>>>>>
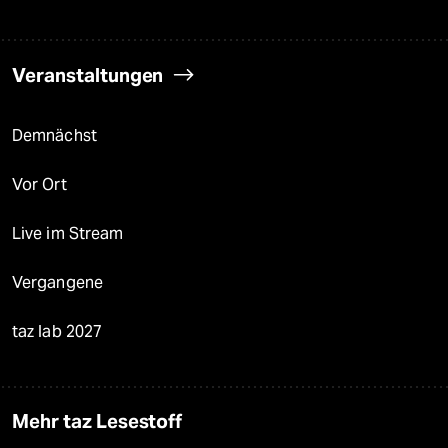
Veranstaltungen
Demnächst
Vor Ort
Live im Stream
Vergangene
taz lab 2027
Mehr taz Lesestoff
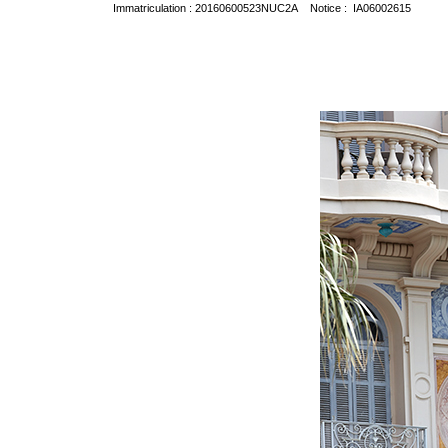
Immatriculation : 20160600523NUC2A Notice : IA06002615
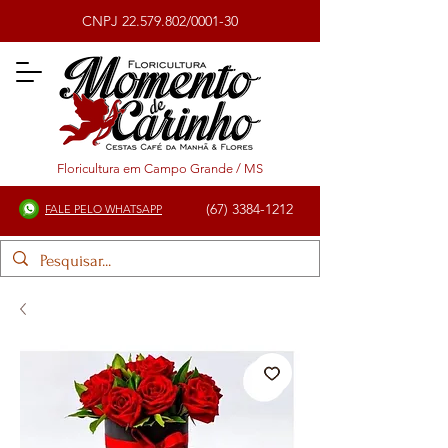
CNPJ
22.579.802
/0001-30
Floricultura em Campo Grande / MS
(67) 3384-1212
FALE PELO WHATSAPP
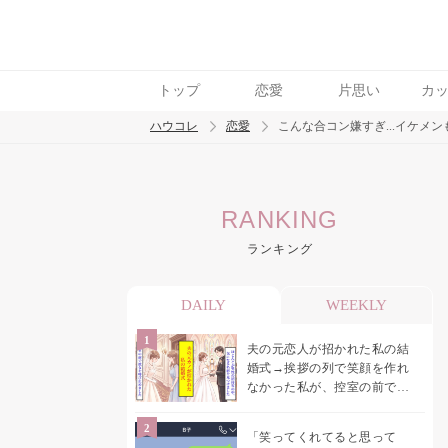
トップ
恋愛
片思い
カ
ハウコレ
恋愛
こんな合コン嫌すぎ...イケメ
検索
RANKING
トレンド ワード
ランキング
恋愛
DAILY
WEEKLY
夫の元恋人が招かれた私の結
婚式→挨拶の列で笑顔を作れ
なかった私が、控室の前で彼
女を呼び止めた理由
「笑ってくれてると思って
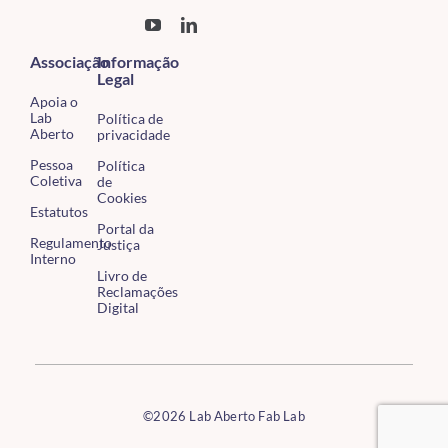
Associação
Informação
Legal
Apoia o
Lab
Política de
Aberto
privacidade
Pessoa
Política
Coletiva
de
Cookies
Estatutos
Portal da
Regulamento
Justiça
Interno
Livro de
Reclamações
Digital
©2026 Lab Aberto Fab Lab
<<<<<
Text only, pictures out: give every record again as written.

Veranstaltungen
Demnächst
Vor Ort
Live im Stream
Vergangene
taz lab 2027
Mehr taz Lesestoff
Immatriculation : 20160600523NUC2A Notice : IA06002615
CNPJ
22.579.802
/0001-30
Floricultura em Campo Grande / MS
(67) 3384-1212
FALE PELO WHATSAPP
トップ
恋愛
片思い
カ
ハウコレ
恋愛
こんな合コン嫌すぎ...イケメ
検索
RANKING
トレンド ワード
ランキング
恋愛
DAILY
WEEKLY
夫の元恋人が招かれた私の結
婚式→挨拶の列で笑顔を作れ
なかった私が、控室の前で彼
女を呼び止めた理由
「笑ってくれてると思って
Associação
Informação
Legal
Apoia o
Lab
Política de
Aberto
privacidade
Pessoa
Política
Coletiva
de
Cookies
Estatutos
Portal da
Regulamento
Justiça
Interno
Livro de
Reclamações
Digital
©2026 Lab Aberto Fab Lab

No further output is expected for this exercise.